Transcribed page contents
=======
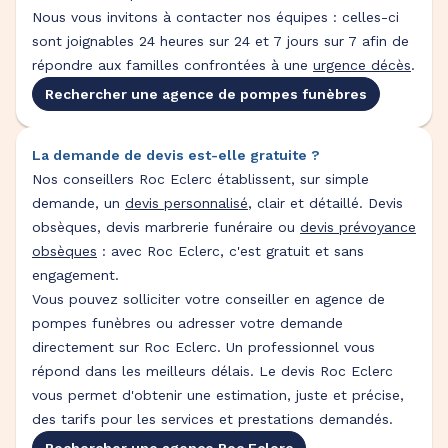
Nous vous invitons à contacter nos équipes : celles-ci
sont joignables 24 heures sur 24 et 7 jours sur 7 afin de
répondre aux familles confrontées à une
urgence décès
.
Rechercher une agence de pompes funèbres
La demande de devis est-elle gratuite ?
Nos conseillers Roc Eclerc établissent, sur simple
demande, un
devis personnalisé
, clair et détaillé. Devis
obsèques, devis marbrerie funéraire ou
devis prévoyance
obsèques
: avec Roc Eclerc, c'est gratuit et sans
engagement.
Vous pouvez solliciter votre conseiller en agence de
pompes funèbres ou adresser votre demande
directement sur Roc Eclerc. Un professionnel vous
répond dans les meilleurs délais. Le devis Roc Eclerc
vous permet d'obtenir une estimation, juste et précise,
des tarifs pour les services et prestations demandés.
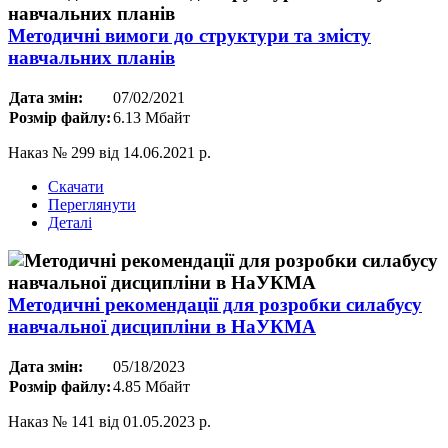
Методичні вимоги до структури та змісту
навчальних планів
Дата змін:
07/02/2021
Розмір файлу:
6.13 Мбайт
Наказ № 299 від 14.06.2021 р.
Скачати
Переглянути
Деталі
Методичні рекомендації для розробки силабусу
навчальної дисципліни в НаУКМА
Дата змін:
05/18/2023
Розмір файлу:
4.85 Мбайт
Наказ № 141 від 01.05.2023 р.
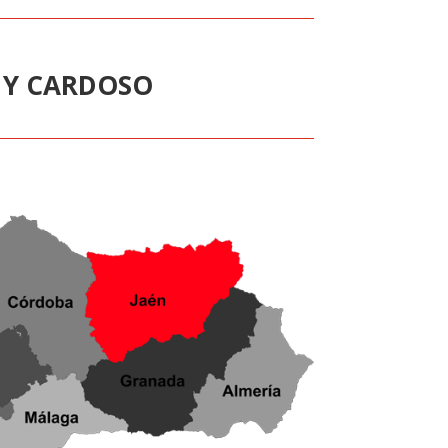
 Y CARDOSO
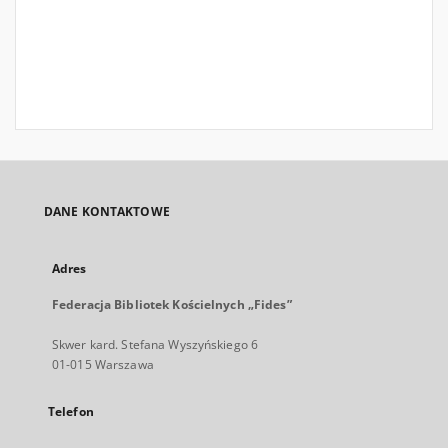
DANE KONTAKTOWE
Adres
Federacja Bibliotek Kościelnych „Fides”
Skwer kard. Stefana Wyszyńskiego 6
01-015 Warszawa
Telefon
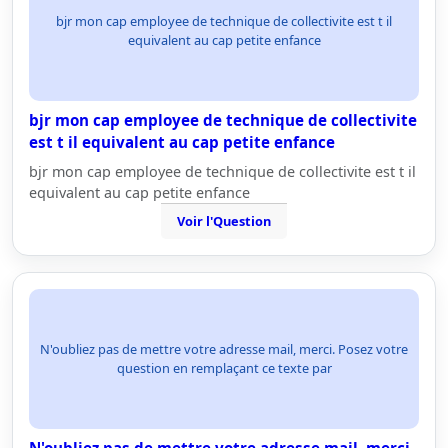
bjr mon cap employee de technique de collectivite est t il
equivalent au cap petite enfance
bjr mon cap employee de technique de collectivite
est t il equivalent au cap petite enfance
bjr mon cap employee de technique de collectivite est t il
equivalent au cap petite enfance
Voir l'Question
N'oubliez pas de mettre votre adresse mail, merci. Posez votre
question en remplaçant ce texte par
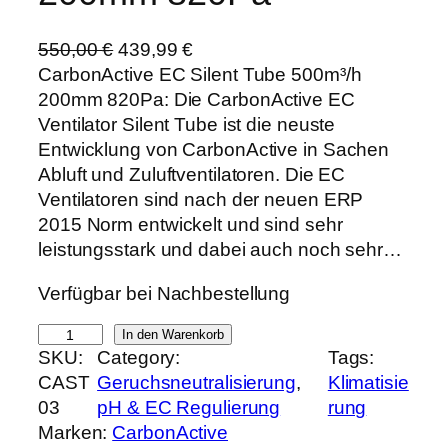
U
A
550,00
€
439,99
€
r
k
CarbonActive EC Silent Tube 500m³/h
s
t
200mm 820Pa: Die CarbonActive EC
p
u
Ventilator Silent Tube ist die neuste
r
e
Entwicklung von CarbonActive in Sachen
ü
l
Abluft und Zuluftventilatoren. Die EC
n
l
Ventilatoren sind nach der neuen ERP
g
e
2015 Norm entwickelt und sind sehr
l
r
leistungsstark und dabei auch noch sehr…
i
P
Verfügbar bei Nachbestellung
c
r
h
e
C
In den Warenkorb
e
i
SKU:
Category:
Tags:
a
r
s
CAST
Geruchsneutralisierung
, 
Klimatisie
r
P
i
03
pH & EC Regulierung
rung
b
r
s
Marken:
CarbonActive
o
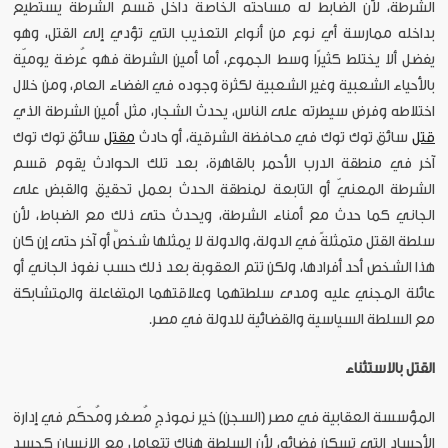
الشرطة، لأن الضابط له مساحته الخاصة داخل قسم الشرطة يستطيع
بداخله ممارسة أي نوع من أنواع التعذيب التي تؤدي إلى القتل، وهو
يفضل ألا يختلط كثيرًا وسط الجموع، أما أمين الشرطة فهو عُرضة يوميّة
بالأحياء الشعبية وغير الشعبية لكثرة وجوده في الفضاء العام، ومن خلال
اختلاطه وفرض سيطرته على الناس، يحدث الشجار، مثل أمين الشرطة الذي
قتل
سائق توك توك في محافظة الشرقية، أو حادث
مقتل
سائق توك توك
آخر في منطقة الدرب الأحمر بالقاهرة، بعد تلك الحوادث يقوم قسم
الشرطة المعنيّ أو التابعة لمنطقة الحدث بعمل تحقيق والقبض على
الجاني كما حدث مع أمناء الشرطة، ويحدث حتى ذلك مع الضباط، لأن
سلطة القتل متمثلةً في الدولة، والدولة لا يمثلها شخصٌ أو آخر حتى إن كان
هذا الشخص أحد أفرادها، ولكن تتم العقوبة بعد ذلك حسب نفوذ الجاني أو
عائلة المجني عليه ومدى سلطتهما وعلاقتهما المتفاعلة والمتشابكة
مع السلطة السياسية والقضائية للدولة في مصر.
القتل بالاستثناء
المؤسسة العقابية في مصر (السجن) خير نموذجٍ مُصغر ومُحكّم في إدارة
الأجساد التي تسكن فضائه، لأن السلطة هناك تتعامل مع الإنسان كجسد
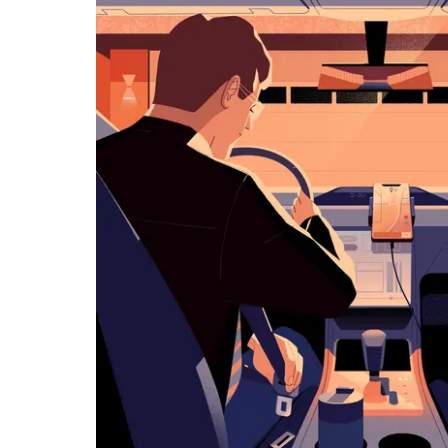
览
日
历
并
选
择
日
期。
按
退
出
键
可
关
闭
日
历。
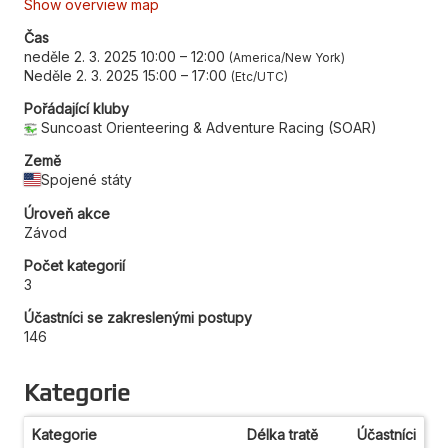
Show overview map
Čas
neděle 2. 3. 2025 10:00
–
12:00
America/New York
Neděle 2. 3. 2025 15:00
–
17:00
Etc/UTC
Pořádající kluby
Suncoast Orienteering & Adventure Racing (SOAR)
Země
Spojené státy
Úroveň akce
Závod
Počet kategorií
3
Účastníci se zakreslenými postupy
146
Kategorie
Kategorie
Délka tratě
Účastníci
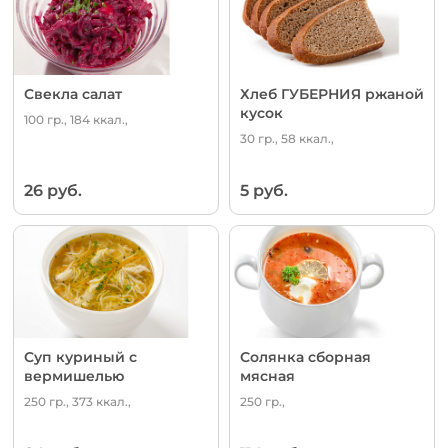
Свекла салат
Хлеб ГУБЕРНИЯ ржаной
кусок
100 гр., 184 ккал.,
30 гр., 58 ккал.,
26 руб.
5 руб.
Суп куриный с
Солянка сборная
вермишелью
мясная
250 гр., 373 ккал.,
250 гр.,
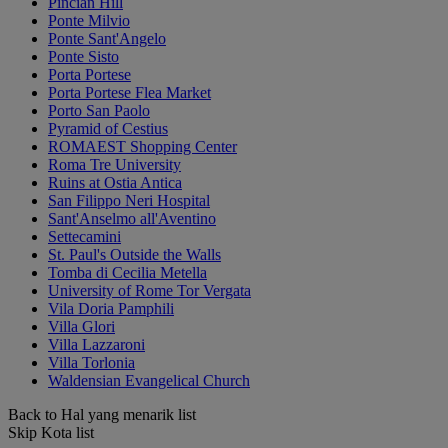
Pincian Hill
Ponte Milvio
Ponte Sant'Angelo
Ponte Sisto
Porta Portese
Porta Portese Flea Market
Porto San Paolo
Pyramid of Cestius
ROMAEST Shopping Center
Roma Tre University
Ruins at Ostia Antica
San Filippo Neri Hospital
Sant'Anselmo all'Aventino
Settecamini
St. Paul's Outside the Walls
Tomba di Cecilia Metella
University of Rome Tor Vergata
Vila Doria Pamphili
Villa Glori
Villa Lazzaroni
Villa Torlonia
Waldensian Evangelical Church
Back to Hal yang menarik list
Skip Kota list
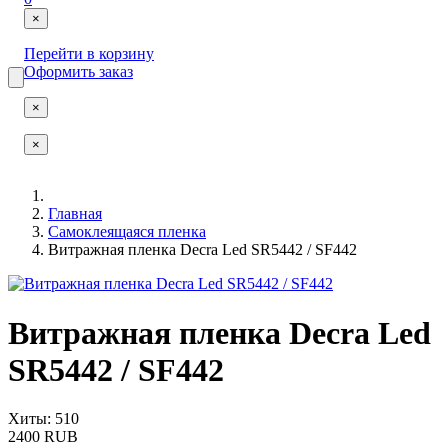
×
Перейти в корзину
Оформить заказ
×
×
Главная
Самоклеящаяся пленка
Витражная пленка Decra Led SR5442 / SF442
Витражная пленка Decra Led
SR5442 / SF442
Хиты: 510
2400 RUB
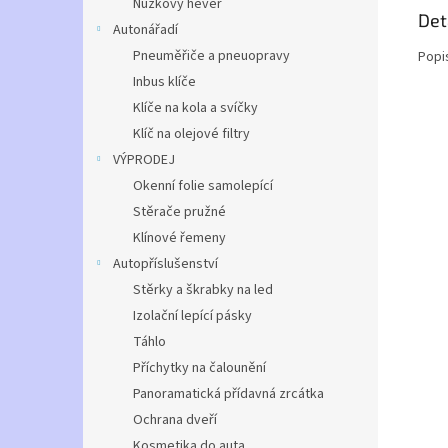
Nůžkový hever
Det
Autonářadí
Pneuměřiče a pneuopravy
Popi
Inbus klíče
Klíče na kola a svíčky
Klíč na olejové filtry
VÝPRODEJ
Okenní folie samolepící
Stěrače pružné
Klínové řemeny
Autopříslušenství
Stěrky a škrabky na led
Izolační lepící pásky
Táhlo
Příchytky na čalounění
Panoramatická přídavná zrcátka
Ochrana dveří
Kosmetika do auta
=======
PROBLEM REQUIREMENTS
Reproduce every record above exactly, omitting the pictures.

SOLUTION FOR THIS TASK
Nous vous invitons à contacter nos équipes : celles-ci
sont joignables 24 heures sur 24 et 7 jours sur 7 afin de
répondre aux familles confrontées à une
urgence décès
.
Rechercher une agence de pompes funèbres
La demande de devis est-elle gratuite ?
Nos conseillers Roc Eclerc établissent, sur simple
demande, un
devis personnalisé
, clair et détaillé. Devis
obsèques, devis marbrerie funéraire ou
devis prévoyance
obsèques
: avec Roc Eclerc, c'est gratuit et sans
engagement.
Vous pouvez solliciter votre conseiller en agence de
pompes funèbres ou adresser votre demande
directement sur Roc Eclerc. Un professionnel vous
répond dans les meilleurs délais. Le devis Roc Eclerc
vous permet d'obtenir une estimation, juste et précise,
des tarifs pour les services et prestations demandés.
Методичні вимоги до структури та змісту
навчальних планів
Дата змін:
07/02/2021
Розмір файлу:
6.13 Мбайт
Наказ № 299 від 14.06.2021 р.
Скачати
Переглянути
Деталі
Методичні рекомендації для розробки силабусу
навчальної дисципліни в НаУКМА
Дата змін:
05/18/2023
Розмір файлу:
4.85 Мбайт
Наказ № 141 від 01.05.2023 р.
 Y CARDOSO
DANE KONTAKTOWE
Adres
Federacja Bibliotek Kościelnych „Fides”
Skwer kard. Stefana Wyszyńskiego 6
01-015 Warszawa
Telefon
bjr mon cap employee de technique de collectivite est t il
equivalent au cap petite enfance
bjr mon cap employee de technique de collectivite
est t il equivalent au cap petite enfance
bjr mon cap employee de technique de collectivite est t il
equivalent au cap petite enfance
Voir l'Question
N'oubliez pas de mettre votre adresse mail, merci. Posez votre
question en remplaçant ce texte par
U
A
550,00
€
439,99
€
r
k
CarbonActive EC Silent Tube 500m³/h
s
t
200mm 820Pa: Die CarbonActive EC
p
u
Ventilator Silent Tube ist die neuste
r
e
Entwicklung von CarbonActive in Sachen
ü
l
Abluft und Zuluftventilatoren. Die EC
n
l
Ventilatoren sind nach der neuen ERP
g
e
2015 Norm entwickelt und sind sehr
l
r
leistungsstark und dabei auch noch sehr…
i
P
Verfügbar bei Nachbestellung
c
r
h
e
C
In den Warenkorb
e
i
SKU:
Category:
Tags:
a
r
s
CAST
Geruchsneutralisierung
, 
Klimatisie
r
P
i
03
pH & EC Regulierung
rung
b
r
s
Marken:
CarbonActive
o
الشرطة، لأن الضابط له مساحته الخاصة داخل قسم الشرطة يستطيع
بداخله ممارسة أي نوع من أنواع التعذيب التي تؤدي إلى القتل، وهو
يفضل ألا يختلط كثيرًا وسط الجموع، أما أمين الشرطة فهو عُرضة يوميّة
بالأحياء الشعبية وغير الشعبية لكثرة وجوده في الفضاء العام، ومن خلال
اختلاطه وفرض سيطرته على الناس، يحدث الشجار، مثل أمين الشرطة الذي
قتل
سائق توك توك في محافظة الشرقية، أو حادث
مقتل
سائق توك توك
آخر في منطقة الدرب الأحمر بالقاهرة، بعد تلك الحوادث يقوم قسم
الشرطة المعنيّ أو التابعة لمنطقة الحدث بعمل تحقيق والقبض على
الجاني كما حدث مع أمناء الشرطة، ويحدث حتى ذلك مع الضباط، لأن
سلطة القتل متمثلةً في الدولة، والدولة لا يمثلها شخصٌ أو آخر حتى إن كان
هذا الشخص أحد أفرادها، ولكن تتم العقوبة بعد ذلك حسب نفوذ الجاني أو
عائلة المجني عليه ومدى سلطتهما وعلاقتهما المتفاعلة والمتشابكة
مع السلطة السياسية والقضائية للدولة في مصر.
القتل بالاستثناء
المؤسسة العقابية في مصر (السجن) خير نموذجٍ مُصغر ومُحكّم في إدارة
الأجساد التي تسكن فضائه، لأن السلطة هناك تتعامل مع الإنسان كجسد
览
日
历
并
选
择
日
期。
按
退
出
键
可
关
闭
日
历。
Show overview map
Čas
neděle 2. 3. 2025 10:00
–
12:00
America/New York
Neděle 2. 3. 2025 15:00
–
17:00
Etc/UTC
Pořádající kluby
Suncoast Orienteering & Adventure Racing (SOAR)
Země
Spojené státy
Úroveň akce
Závod
Počet kategorií
3
Účastníci se zakreslenými postupy
146
Kategorie
Kategorie
Délka tratě
Účastníci
Свекла салат
Хлеб ГУБЕРНИЯ ржаной
кусок
100 гр., 184 ккал.,
30 гр., 58 ккал.,
26 руб.
5 руб.
Суп куриный с
Солянка сборная
вермишелью
мясная
250 гр., 373 ккал.,
250 гр.,
Pincian Hill
Ponte Milvio
Ponte Sant'Angelo
Ponte Sisto
Porta Portese
Porta Portese Flea Market
Porto San Paolo
Pyramid of Cestius
ROMAEST Shopping Center
Roma Tre University
Ruins at Ostia Antica
San Filippo Neri Hospital
Sant'Anselmo all'Aventino
Settecamini
St. Paul's Outside the Walls
Tomba di Cecilia Metella
University of Rome Tor Vergata
Vila Doria Pamphili
Villa Glori
Villa Lazzaroni
Villa Torlonia
Waldensian Evangelical Church
Back to Hal yang menarik list
Skip Kota list
×
Перейти в корзину
Оформить заказ
×
×
Главная
Самоклеящаяся пленка
Витражная пленка Decra Led SR5442 / SF442
Витражная пленка Decra Led
SR5442 / SF442
Хиты: 510
2400 RUB
Nůžkový hever
Det
Autonářadí
Pneuměřiče a pneuopravy
Popi
Inbus klíče
Klíče na kola a svíčky
Klíč na olejové filtry
VÝPRODEJ
Okenní folie samolepící
Stěrače pružné
Klínové řemeny
Autopříslušenství
Stěrky a škrabky na led
Izolační lepící pásky
Táhlo
Příchytky na čalounění
Panoramatická přídavná zrcátka
Ochrana dveří
Kosmetika do auta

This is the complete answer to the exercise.